TITLE:
Predicting Online Travel Adoption Intention of an Indian Consumer: A SEM-Neural Network Approach
AUTHORS:
Chakravarthi Koundinya
KEYWORDS:
Online Ticketing, Online Travel, Neural Network Technology Adoption, Online Adoption Intention
JOURNAL NAME:
Theoretical Economics Letters,
Vol.9 No.2,
February
26,
2019
ABSTRACT:
Online channel has redefined the way businesses were
conducted and many e-travel firms were the first to exemplify. The purpose of
this paper is to determine the key factors that influence consumers’ intention
to adopt online channel for train travel.
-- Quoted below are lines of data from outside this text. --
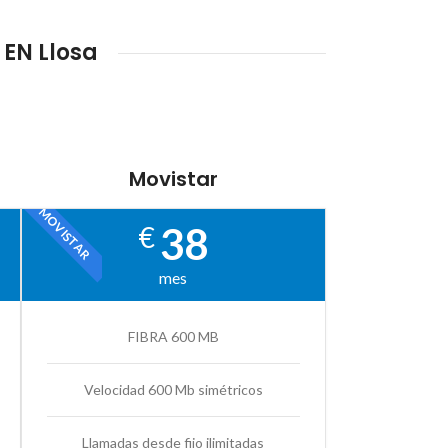
EN Llosa
Movistar
MOVISTAR
38
€
mes
FIBRA 600 MB
Velocidad 600 Mb simétricos
Llamadas desde fijo ilimitadas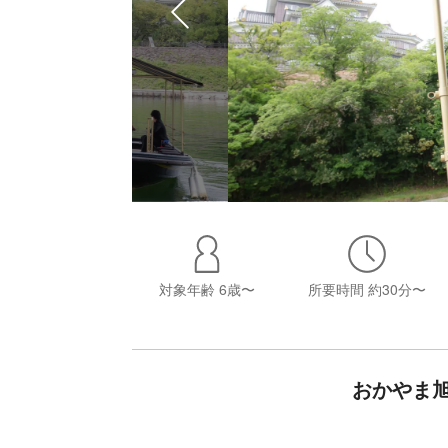
対象年齢
6歳〜
所要時間
約30分〜
おかやま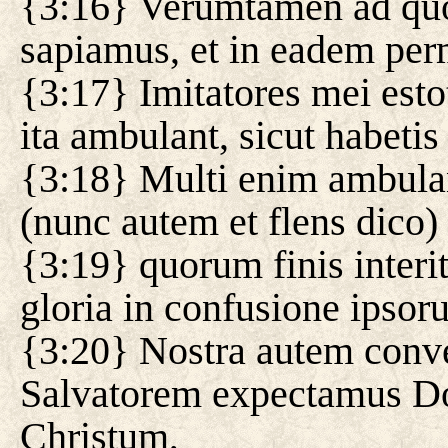
{3:16} Verumtamen ad qu
sapiamus, et in eadem pe
{3:17} Imitatores mei estot
ita ambulant, sicut habeti
{3:18} Multi enim ambula
(nunc autem et flens dico) 
{3:19} quorum finis interi
gloria in confusione ipsoru
{3:20} Nostra autem conver
Salvatorem expectamus 
Christum,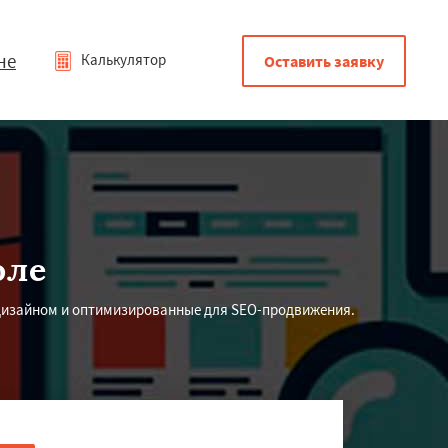
не
Калькулятор
Оставить заявку
оле
дизайном и оптимизированные для SEO-продвижения.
The extended model incorporates the
basic ingredients of TAM, TPB and Shim’s model along with several external
variables such as trust, convenience and involvement. Data were collected from 514 online
travel customers. In the first phase, structural equation modeling was employed
to determine the significant variables and in the second phase, the neural
network model was used to rank the relative importance of the significant
predictors identified by SEM. The results indicated that Trust, Perceived
Usefulness, Convenience and Website as significant factors. Among significant
ones, neural networks suggested “convenience” as the
highest importance. The study indicates few marketing approaches that can help
travel service providers to formulate optimal marketing strategies.